Where to go from there?

The principal thing about metrics is not to choose proper indicators but to make the right decisions based on the figures you get. Not only is the metric itself important, but also the insights behind it. The ability to interpret metrics is the most important skill for startup founders. If something is difficult to understand (because of the lack of data or for other reasons), the only way forward is to dig and delve. You may find a lot of stories about startups that failed not because of the lack of metrics, but because they did a poor analysis. The following story shows how important a thorough analysis is for the improvement of product performance:

At the Y project (NDA does not allow us to put its name here), we had an unpopular feature – tracker, which we decided to put into cold storage. At some point, the data analysis showed a rising demand in the feature and the growth of its DAU. A thorough interpretation of metrics allowed us to figure out what users want from using the feature. Based on this information, we focused our efforts on improving it and got it into the top five features of the product. The power of metrics and its proper interpretation resulted in the increase of user retention and making the product more lovable.
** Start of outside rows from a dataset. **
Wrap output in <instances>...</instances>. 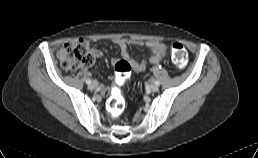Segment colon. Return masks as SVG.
I'll return each mask as SVG.
<instances>
[{"label": "colon", "instance_id": "5ec220e1", "mask_svg": "<svg viewBox=\"0 0 258 158\" xmlns=\"http://www.w3.org/2000/svg\"><path fill=\"white\" fill-rule=\"evenodd\" d=\"M172 63L183 69L187 65L188 53L185 46L180 42L169 45ZM95 55L89 49L88 43L83 39H73L65 42L58 50V58L61 66L67 71H73L80 67H89L95 62ZM114 88L108 101V111L111 115H119L125 106L121 93V86L125 84L131 73V65L126 60H119L114 65Z\"/></svg>", "mask_w": 258, "mask_h": 158}]
</instances>
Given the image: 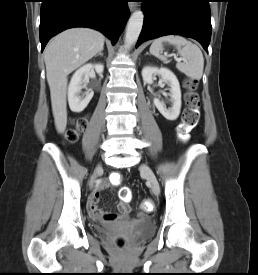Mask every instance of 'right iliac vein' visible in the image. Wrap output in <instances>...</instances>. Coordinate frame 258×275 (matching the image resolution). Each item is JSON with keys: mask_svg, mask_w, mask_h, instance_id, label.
<instances>
[{"mask_svg": "<svg viewBox=\"0 0 258 275\" xmlns=\"http://www.w3.org/2000/svg\"><path fill=\"white\" fill-rule=\"evenodd\" d=\"M101 170H102L101 165H98V166L96 167V169H95V172H94V174H93L91 180H90V187H93L94 182H95V179H96L98 173H99Z\"/></svg>", "mask_w": 258, "mask_h": 275, "instance_id": "obj_1", "label": "right iliac vein"}]
</instances>
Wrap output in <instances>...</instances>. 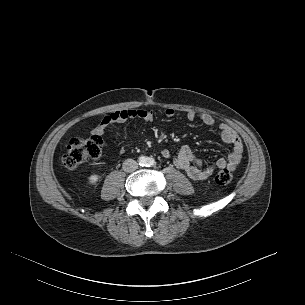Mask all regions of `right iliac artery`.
Wrapping results in <instances>:
<instances>
[{
  "instance_id": "82829eb1",
  "label": "right iliac artery",
  "mask_w": 305,
  "mask_h": 305,
  "mask_svg": "<svg viewBox=\"0 0 305 305\" xmlns=\"http://www.w3.org/2000/svg\"><path fill=\"white\" fill-rule=\"evenodd\" d=\"M141 161L144 163V161H145V160L142 158V160H141Z\"/></svg>"
}]
</instances>
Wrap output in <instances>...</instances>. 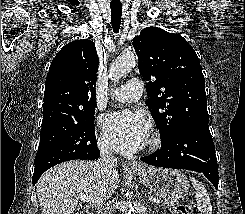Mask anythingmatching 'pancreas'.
<instances>
[{
  "instance_id": "cf45deb5",
  "label": "pancreas",
  "mask_w": 245,
  "mask_h": 214,
  "mask_svg": "<svg viewBox=\"0 0 245 214\" xmlns=\"http://www.w3.org/2000/svg\"><path fill=\"white\" fill-rule=\"evenodd\" d=\"M161 202H162L161 206H163V207H167L170 204V201L166 200V199L162 200ZM113 210H114V207H106L103 209L102 214H112L111 211H113Z\"/></svg>"
}]
</instances>
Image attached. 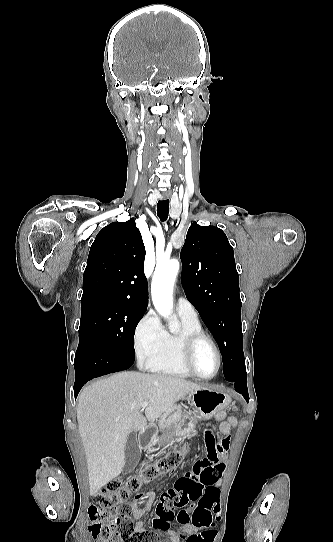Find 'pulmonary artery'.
Returning a JSON list of instances; mask_svg holds the SVG:
<instances>
[{
  "label": "pulmonary artery",
  "mask_w": 333,
  "mask_h": 542,
  "mask_svg": "<svg viewBox=\"0 0 333 542\" xmlns=\"http://www.w3.org/2000/svg\"><path fill=\"white\" fill-rule=\"evenodd\" d=\"M176 313L191 320H198V314L192 303L180 295L176 302Z\"/></svg>",
  "instance_id": "pulmonary-artery-1"
}]
</instances>
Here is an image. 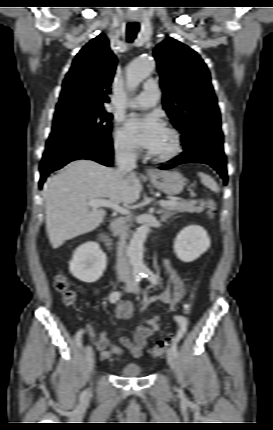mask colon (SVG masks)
<instances>
[{"instance_id":"obj_1","label":"colon","mask_w":273,"mask_h":430,"mask_svg":"<svg viewBox=\"0 0 273 430\" xmlns=\"http://www.w3.org/2000/svg\"><path fill=\"white\" fill-rule=\"evenodd\" d=\"M206 211H207V214H208L209 217H212L214 215L215 205H214V202L211 199H209L207 201ZM55 288L57 289V291H59L62 294L63 300H64V302L67 305L73 304V302L75 300V293L70 288L69 282L67 281V279H66V277L64 275L59 274V275L56 276V279H55ZM194 291H195V287H194ZM193 299H194V293L192 292L188 303H186V305L184 307V310H185L186 313H190L191 312ZM183 328H186V325L185 326L179 325L178 330H183ZM173 338H174V335H171L166 340L158 341L150 349L149 354L153 358H158V357L162 356L164 354V352L166 351V349L168 348V346L171 343V341L173 340Z\"/></svg>"}]
</instances>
In general, you should consider metrics as a call to a specific action. If your MRR goes down, you need to get it reversed by adding a new feature, improving marketing, revising subscription plans, and other relevant activities. If your NPS goes down, it means your product is not as sticky or lovable as before. Your customers may be getting taken by a competitor offering better features or more flexible pricing.
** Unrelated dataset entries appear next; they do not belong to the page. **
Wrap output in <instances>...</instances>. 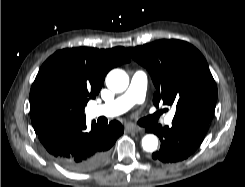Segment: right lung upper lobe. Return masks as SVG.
Listing matches in <instances>:
<instances>
[{"label":"right lung upper lobe","mask_w":245,"mask_h":187,"mask_svg":"<svg viewBox=\"0 0 245 187\" xmlns=\"http://www.w3.org/2000/svg\"><path fill=\"white\" fill-rule=\"evenodd\" d=\"M129 61L130 57L124 47L107 50L84 47L63 49L55 52L44 62L38 75L45 72L63 74L88 101L99 93L109 70ZM30 117L36 133L57 122L31 111Z\"/></svg>","instance_id":"cb5924a9"}]
</instances>
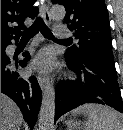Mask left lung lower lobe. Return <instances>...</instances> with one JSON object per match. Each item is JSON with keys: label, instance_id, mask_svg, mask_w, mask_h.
<instances>
[{"label": "left lung lower lobe", "instance_id": "left-lung-lower-lobe-1", "mask_svg": "<svg viewBox=\"0 0 123 130\" xmlns=\"http://www.w3.org/2000/svg\"><path fill=\"white\" fill-rule=\"evenodd\" d=\"M66 64L78 76L60 81L55 89V122L63 114L86 103L107 104L123 113V102L114 66L95 60H76L65 55Z\"/></svg>", "mask_w": 123, "mask_h": 130}]
</instances>
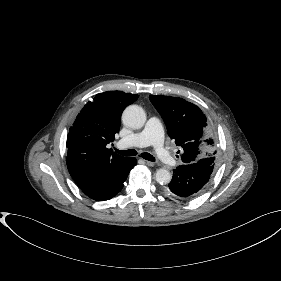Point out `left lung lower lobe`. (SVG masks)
<instances>
[{
    "mask_svg": "<svg viewBox=\"0 0 281 281\" xmlns=\"http://www.w3.org/2000/svg\"><path fill=\"white\" fill-rule=\"evenodd\" d=\"M215 167V158H204L191 164L178 166L168 184L174 196L191 199L197 196L208 184Z\"/></svg>",
    "mask_w": 281,
    "mask_h": 281,
    "instance_id": "obj_1",
    "label": "left lung lower lobe"
}]
</instances>
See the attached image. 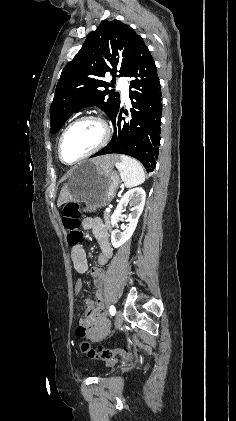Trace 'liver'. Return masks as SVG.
Segmentation results:
<instances>
[{
	"mask_svg": "<svg viewBox=\"0 0 236 421\" xmlns=\"http://www.w3.org/2000/svg\"><path fill=\"white\" fill-rule=\"evenodd\" d=\"M118 158V154H104V156H95V158H92V160L93 162H96V164H100V166H114ZM68 186V182L63 184L60 190L59 198L57 200V206H61V204H64V202L73 200L70 188H68Z\"/></svg>",
	"mask_w": 236,
	"mask_h": 421,
	"instance_id": "1",
	"label": "liver"
}]
</instances>
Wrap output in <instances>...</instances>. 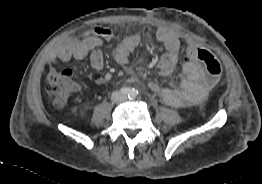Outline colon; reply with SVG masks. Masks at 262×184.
Listing matches in <instances>:
<instances>
[{
	"label": "colon",
	"mask_w": 262,
	"mask_h": 184,
	"mask_svg": "<svg viewBox=\"0 0 262 184\" xmlns=\"http://www.w3.org/2000/svg\"><path fill=\"white\" fill-rule=\"evenodd\" d=\"M195 56L202 64L206 81L209 86L216 85L222 76V66L215 55L204 47L195 48ZM77 84L74 74L69 69L51 72L47 77V91L55 107H63L71 94L76 90Z\"/></svg>",
	"instance_id": "colon-1"
}]
</instances>
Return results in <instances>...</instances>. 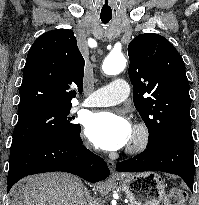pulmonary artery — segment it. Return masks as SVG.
<instances>
[{"mask_svg": "<svg viewBox=\"0 0 199 205\" xmlns=\"http://www.w3.org/2000/svg\"><path fill=\"white\" fill-rule=\"evenodd\" d=\"M130 88V84L125 79L117 78L107 86L90 94L81 105L102 107L119 104L129 96Z\"/></svg>", "mask_w": 199, "mask_h": 205, "instance_id": "pulmonary-artery-1", "label": "pulmonary artery"}]
</instances>
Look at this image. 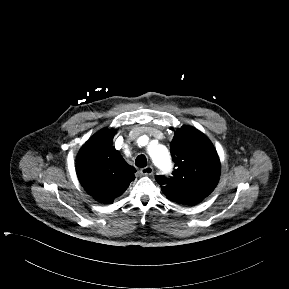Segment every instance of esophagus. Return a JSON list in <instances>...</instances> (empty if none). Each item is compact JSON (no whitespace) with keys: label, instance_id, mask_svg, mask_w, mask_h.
<instances>
[{"label":"esophagus","instance_id":"obj_1","mask_svg":"<svg viewBox=\"0 0 289 289\" xmlns=\"http://www.w3.org/2000/svg\"><path fill=\"white\" fill-rule=\"evenodd\" d=\"M140 173L145 176H149L153 173L152 166H146L140 170Z\"/></svg>","mask_w":289,"mask_h":289}]
</instances>
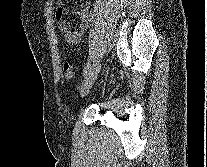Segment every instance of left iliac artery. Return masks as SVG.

Why metrics are vital for both startup founders and product owners

Readers with data-driven DNA do not need any explanation of how beneficial data can be. But some of you might have only started your path in product development. Therefore, let’s highlight some key takeaways based on the above.
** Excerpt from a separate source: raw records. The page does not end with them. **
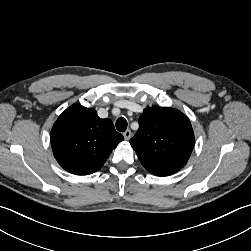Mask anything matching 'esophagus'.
Returning a JSON list of instances; mask_svg holds the SVG:
<instances>
[{"label": "esophagus", "mask_w": 251, "mask_h": 251, "mask_svg": "<svg viewBox=\"0 0 251 251\" xmlns=\"http://www.w3.org/2000/svg\"><path fill=\"white\" fill-rule=\"evenodd\" d=\"M123 135H124L125 140H129L132 136V132L131 130L128 129L123 133Z\"/></svg>", "instance_id": "esophagus-1"}]
</instances>
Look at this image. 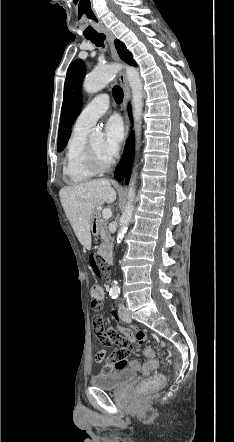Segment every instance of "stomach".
Masks as SVG:
<instances>
[{
	"mask_svg": "<svg viewBox=\"0 0 234 442\" xmlns=\"http://www.w3.org/2000/svg\"><path fill=\"white\" fill-rule=\"evenodd\" d=\"M94 219H95V214H93V216H92V218H91V220H90V229H91V230H94V229H95V222H94Z\"/></svg>",
	"mask_w": 234,
	"mask_h": 442,
	"instance_id": "1",
	"label": "stomach"
}]
</instances>
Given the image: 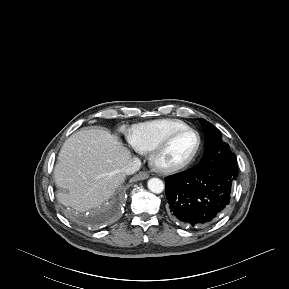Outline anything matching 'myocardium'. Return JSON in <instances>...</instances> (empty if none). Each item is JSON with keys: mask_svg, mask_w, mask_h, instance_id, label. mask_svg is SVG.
I'll list each match as a JSON object with an SVG mask.
<instances>
[{"mask_svg": "<svg viewBox=\"0 0 289 289\" xmlns=\"http://www.w3.org/2000/svg\"><path fill=\"white\" fill-rule=\"evenodd\" d=\"M186 132H192L197 136V146L194 150V152L185 160L178 162V163H172V164H165L161 161V156L165 152V150L169 147V145L172 143V141L178 137L179 135L186 133ZM202 147V137L200 133L192 128V127H186L182 129H178L176 131H173L169 135H167L152 151L150 154V163L153 166L155 170L161 173H174L179 170H182L186 167H188L198 156L200 153Z\"/></svg>", "mask_w": 289, "mask_h": 289, "instance_id": "1", "label": "myocardium"}]
</instances>
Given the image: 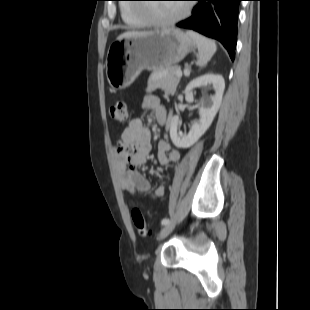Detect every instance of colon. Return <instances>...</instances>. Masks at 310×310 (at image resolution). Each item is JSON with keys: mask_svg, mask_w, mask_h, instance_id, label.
I'll return each instance as SVG.
<instances>
[{"mask_svg": "<svg viewBox=\"0 0 310 310\" xmlns=\"http://www.w3.org/2000/svg\"><path fill=\"white\" fill-rule=\"evenodd\" d=\"M109 116L112 120L118 123H124L128 117L127 103L123 99L115 101L111 106L109 111ZM132 222L139 232L140 235L144 237H149L152 235V230L147 224L141 210L138 207H132L130 211Z\"/></svg>", "mask_w": 310, "mask_h": 310, "instance_id": "1", "label": "colon"}]
</instances>
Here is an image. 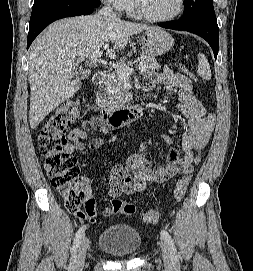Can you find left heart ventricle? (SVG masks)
I'll list each match as a JSON object with an SVG mask.
<instances>
[{"instance_id": "b2bd125f", "label": "left heart ventricle", "mask_w": 253, "mask_h": 271, "mask_svg": "<svg viewBox=\"0 0 253 271\" xmlns=\"http://www.w3.org/2000/svg\"><path fill=\"white\" fill-rule=\"evenodd\" d=\"M145 11L153 16L164 17L174 13L179 0H142Z\"/></svg>"}]
</instances>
  • Metrics are a measurement system of a product’s evolution towards its goal. They let you understand the product success consisting of how users use your product, how much product brings in revenue, and what makes users particularly happy about your product.
  • Metrics shape evidence-based decision-making
  • Metrics help resolve disputes in the team, being an unbiased indicator of what’s going on with the product.
  • Metrics are a good motivator if you see that the goal you chose is getting closer.
  • You can and should measure not only the financial achievements of your product but also user happiness and engagement thereto.
  • User feedback is an important metric as well.
  • Vanity metrics are good to impress your friends but inefficient for pursuing your goal.
  • The choice of a metric suitable to your product is much more important than a framework or formula to measure it.
  • The ability to interpret metrics is the most important skill for startup founders.
  • A good product manager should be able to gain insights by interpreting metrics.
  • Your startup needs to focus on metrics in pursuing the goal of building a lovable product.